Safety of Rwanda (Asylum and Immigration) Bill

My Lords, I will also speak in favour of Amendment 17, tabled by my noble friend Lady Lawlor, to which I have added my name. As I said at Second Reading, I support the Bill. I am afraid that the Rwanda policy is a bit of a Heath Robinson arrangement. It shies away from some of the tough decisions needed to solve the problems. But I support the Bill because it is the plan we have, and we must hope it makes a difference.

It can certainly be improved. Most of the amendments discussed today would make it worse rather than better, and less effective rather than more effective. Amendment 17 is one of the few exceptions to that. It aims to provide a more clearly drawn Bill—one that can withstand challenges and fulfil its purpose more effectively, by making clear that no other legal provisions of any kind, whether in domestic or international law, can be used to frustrate the policy.

I do not want to repeat issues that have already been raised in Committee and discussed again at length today, but I will briefly explain why I support this amendment and then make one comment based on my involvement in recent years in the intersection between international and domestic law.

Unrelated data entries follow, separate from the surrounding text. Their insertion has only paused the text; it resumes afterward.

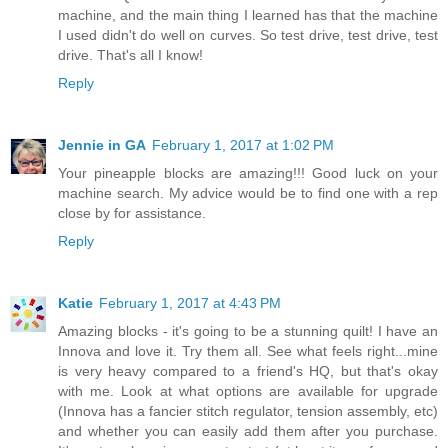
machine, and the main thing I learned has that the machine
I used didn't do well on curves. So test drive, test drive, test
drive. That's all I know!
Reply
Jennie in GA
February 1, 2017 at 1:02 PM
Your pineapple blocks are amazing!!! Good luck on your
machine search. My advice would be to find one with a rep
close by for assistance.
Reply
Katie
February 1, 2017 at 4:43 PM
Amazing blocks - it's going to be a stunning quilt! I have an
Innova and love it. Try them all. See what feels right...mine
is very heavy compared to a friend's HQ, but that's okay
with me. Look at what options are available for upgrade
(Innova has a fancier stitch regulator, tension assembly, etc)
and whether you can easily add them after you purchase.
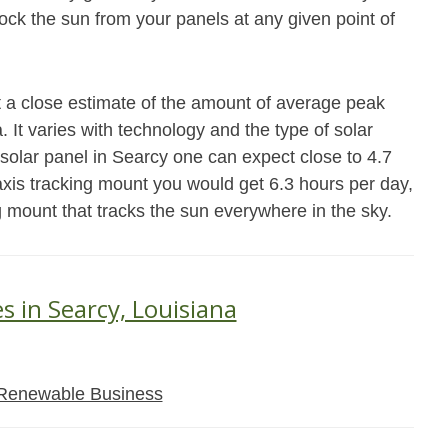
block the sun from your panels at any given point of
t a close estimate of the amount of average peak
 It varies with technology and the type of solar
solar panel in Searcy one can expect close to 4.7
xis tracking mount you would get 6.3 hours per day,
g mount that tracks the sun everywhere in the sky.
s in Searcy, Louisiana
Renewable Business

First, it is absolutely clear that this Parliament may legislate against international law, and indeed the Government may act in contravention of international law. As we have already heard, Clause 1(4) makes that clear and nobody is seeking to amend that. It is a long-standing, fundamental element of our constitution. It is not some sort of weird, UK-specific provision; there is good reason for the dualism in our system. First, otherwise Governments could act to create domestic law merely by signing an international treaty and thereby sidestep normal democratic processes. Secondly, it reflects the reality that international treaties are in practice very difficult to adapt to changing conditions because all the parties must agree to changes. It has been suggested by some noble Lords today and in previous debates that that is what should happen and that we should seek to renegotiate the international framework. The refugee convention, for example, has 149 state parties, including such well-known supporters of international law as China, Russia and Iran. Are we going to wait for them all to agree to amend this framework? We are clearly not, but if national Governments accept that they can deal with pressing

national challenges only by renegotiating these treaties, they are in effect abandoning their duty to govern their own countries on matters of huge importance.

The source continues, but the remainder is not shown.